Hepatitis C infection and viremia in Dutch Hemophilia patients

Abstract
Serum samples from 316 patients visiting the Dutch National Hemophilia Center were collected from 1979 to 1993 and stored at −30°C. Patients were placed into three different groups: (1) patients ever treated with large pool non‐hepatitis C virus (HCV)‐safe concentrate (n=179); (2) patients treated with cryoprecipitate (n = 125); and (3) patients treated exclusively with HCV‐save concentrate (n=12). In order to examine the prevalence of HCV infection in the different treatment groups serum samples were tested retrospectively for anti‐HCV antibody using second generation enzyme‐linked immunosorbent assay (ELISA) and recombinant immunoblot assay (RIBA‐2). Significant differences in the prevalence of HCV infection were found between these 3 groups (group 1: 99%, group 2: 66%, group 3: 0%).

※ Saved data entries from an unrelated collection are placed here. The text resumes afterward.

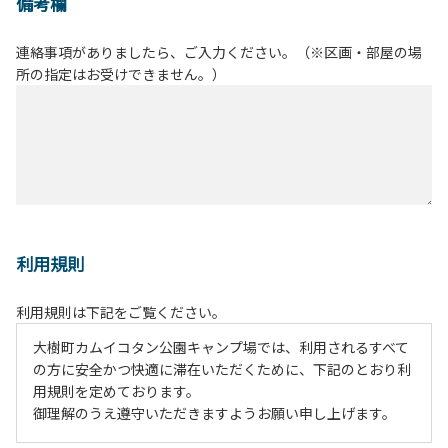
備考欄
連絡事項がありましたら、ご入力ください。（※区画・部屋の場
所の指定はお受けできません。）
利用規則
利用規則は下記をご覧ください。
大樹町カムイコタン公園キャンプ場では、利用されるすべて
の方に安全かつ快適に滞在いただくために、下記のとおり利
用規則を定めております。
御理解のうえ遵守いただきますようお願い申し上げます。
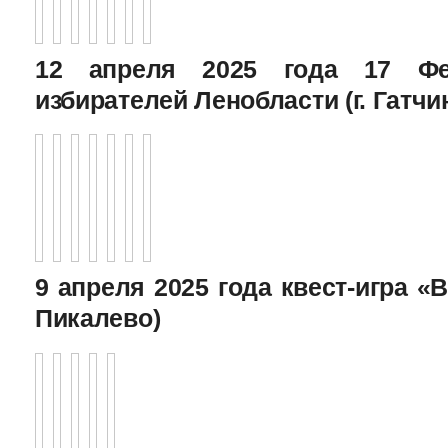
12 апреля 2025 года 17 Фе
избирателей Ленобласти (г. Гатчи
9 апреля 2025 года квест-игра «В
Пикалево)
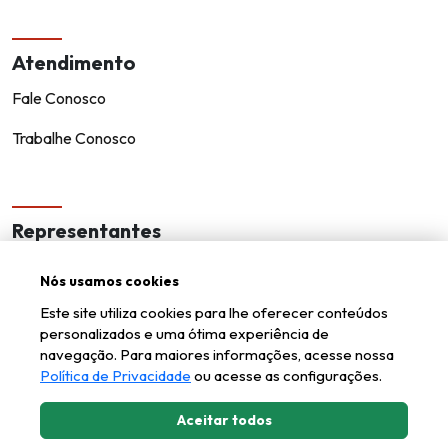
Atendimento
Fale Conosco
Trabalhe Conosco
Representantes
Encontre um representante!
Nós usamos cookies
Seja um representante
Este site utiliza cookies para lhe oferecer conteúdos
personalizados e uma ótima experiência de
navegação. Para maiores informações, acesse nossa
Política de Privacidade
ou acesse as configurações.
Aceitar todos
Kappesberg © todos os direitos reservados.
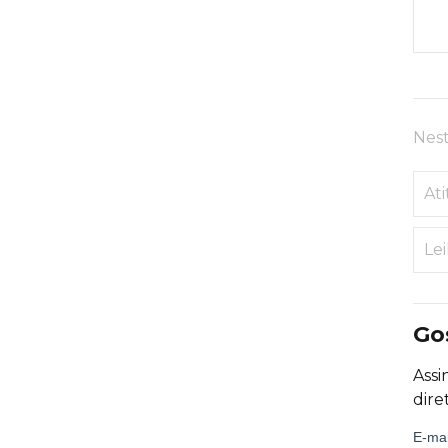
Nest
At
Lei
Go
Assi
dire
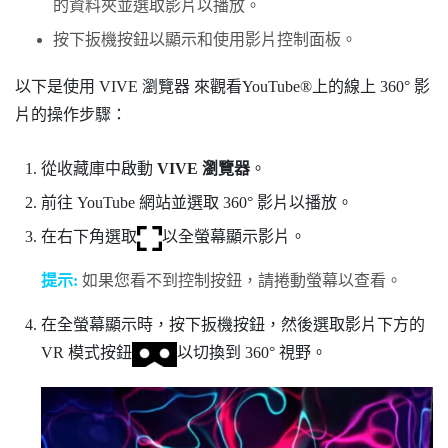
的資料夾並選取影片以播放。
按下
扳機按鈕
以顯示和使用影片控制面板。
以下是使用
VIVE 瀏覽器
來觀看
YouTube®
上的線上 360° 影
片的操作步驟：
從
收藏庫
中啟動
VIVE 瀏覽器
。
前往
YouTube
網站並選取 360° 影片以播放。
在右下角選取
以全螢幕顯示影片。
提示:
如果您看不到控制按鈕，請捲動螢幕以查看。
在全螢幕顯示時，按下
扳機按鈕
，然後選取影片下方的
VR 模式按鈕
以切換到 360° 視野。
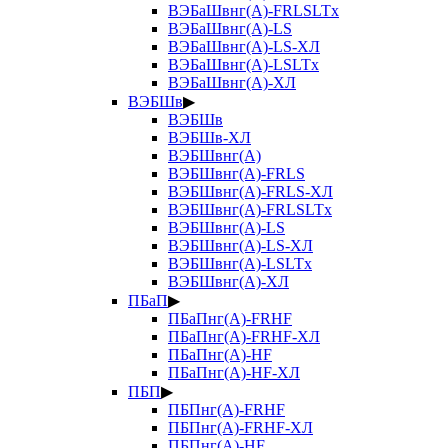
ВЭБаШвнг(А)-FRLSLTx
ВЭБаШвнг(А)-LS
ВЭБаШвнг(А)-LS-ХЛ
ВЭБаШвнг(А)-LSLTx
ВЭБаШвнг(А)-ХЛ
ВЭБШв
▶
ВЭБШв
ВЭБШв-ХЛ
ВЭБШвнг(А)
ВЭБШвнг(А)-FRLS
ВЭБШвнг(А)-FRLS-ХЛ
ВЭБШвнг(А)-FRLSLTx
ВЭБШвнг(А)-LS
ВЭБШвнг(А)-LS-ХЛ
ВЭБШвнг(А)-LSLTx
ВЭБШвнг(А)-ХЛ
ПБаП
▶
ПБаПнг(А)-FRHF
ПБаПнг(А)-FRHF-ХЛ
ПБаПнг(А)-HF
ПБаПнг(А)-HF-ХЛ
ПБП
▶
ПБПнг(А)-FRHF
ПБПнг(А)-FRHF-ХЛ
ПБПнг(А)-HF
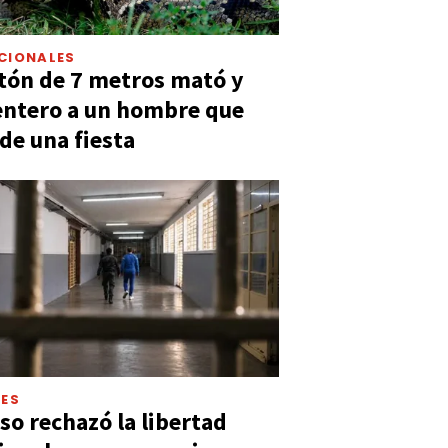
CIONALES
tón de 7 metros mató y
entero a un hombre que
 de una fiesta
LES
so rechazó la libertad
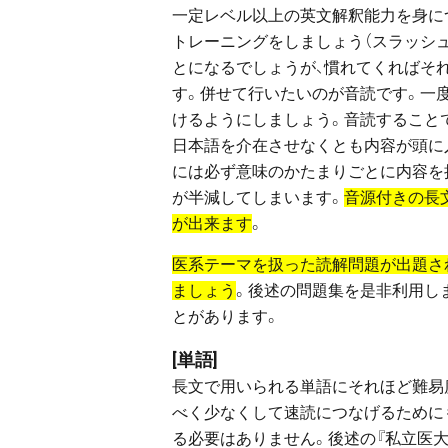
一定レベル以上の英文解釈能力を身に
トレーニングをしましょう（スラッシ
とになるでしょうが、慣れてくればそ
す。併せて行いたいのが音読です。一
けるようにしましょう。音読すること
日本語を介在させなくとも内容が頭に
には必ず意味のかたまりごとに内容を
が半減してしまいます。
音源付きの長
が出来ます
。
医系テーマを扱った読解問題が出題さ
ましょう
。後述の問題集を是非利用し
とがあります。
[単語]
長文で用いられる単語にそれほど難易
べく少なくして速読につなげるために
る必要はありません。後述の『私立医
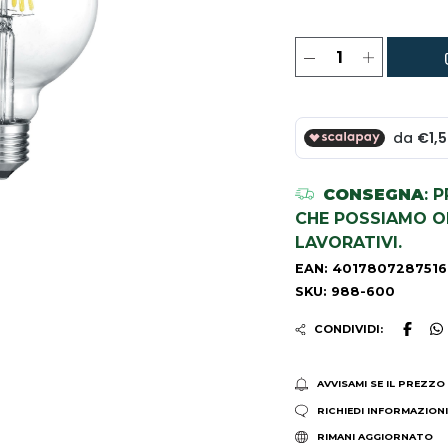
CONSEGNA
: 
CHE POSSIAMO OR
LAVORATIVI.
EAN: 4017807287516
SKU: 988-600
CONDIVIDI:
AVVISAMI SE IL PREZZO
RICHIEDI INFORMAZION
RIMANI AGGIORNATO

The safety of currently administered clotting products is demonstrated in 57 patients who remained without HCV markers between 1989 and 1993. To examine the natural course of HCV infection fresh‐frozen plasma samples were obtained recently from a subgroup of 277 hemophilia patients for HCV‐RNA detection by a well‐validated cDNA‐PCR assay. In contrast to other reports, no evidence was found for seronegative HCV carriers. None of 52 patients without anti‐HCV had detectable HCV‐RNA. Of 225 patients with anti‐HCV, 182 (81%) were HCV‐RNA positive. None of 39 anti‐HCV positive patients with a negative HCV‐RNA reaction had serum alanine aminotransferase (ALT) levels above 50 U/l, whereas 44% of HCV‐RNA positive patients had persistently elevated ALT levels above 50 U/l. These results indicate that 20% of hemophilia patients who have been infected with HCV in the past eliminated the virus or have viral replication below the detection limit of polymerase chain reaction (PCR) without biochemical evidence of liver damage.